(Extracted records)
◆ ◆ ◆

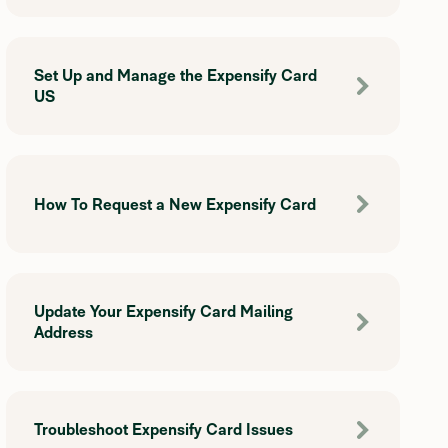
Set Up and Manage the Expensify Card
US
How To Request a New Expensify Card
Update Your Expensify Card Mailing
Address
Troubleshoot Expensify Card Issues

◆ ◆ ◆

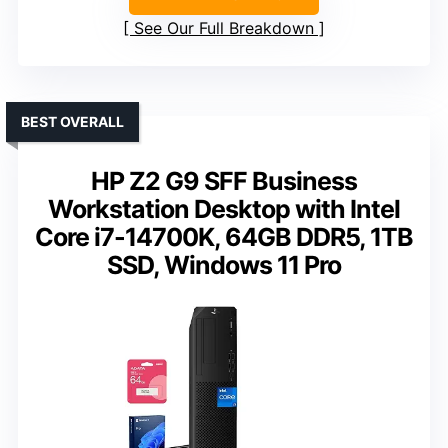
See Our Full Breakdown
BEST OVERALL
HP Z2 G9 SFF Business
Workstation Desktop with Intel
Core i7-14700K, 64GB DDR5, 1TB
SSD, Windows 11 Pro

◆ ◆ ◆

- **What you have to do**: Could you repeat exactly the lines above from the line with "Set Up and Manage the Expensify Card" up to and including the line with "Troubleshoot Expensify Card Issues", and only those?

- **Written reply**:
Set Up and Manage the Expensify Card
US
How To Request a New Expensify Card
Update Your Expensify Card Mailing
Address
Troubleshoot Expensify Card Issues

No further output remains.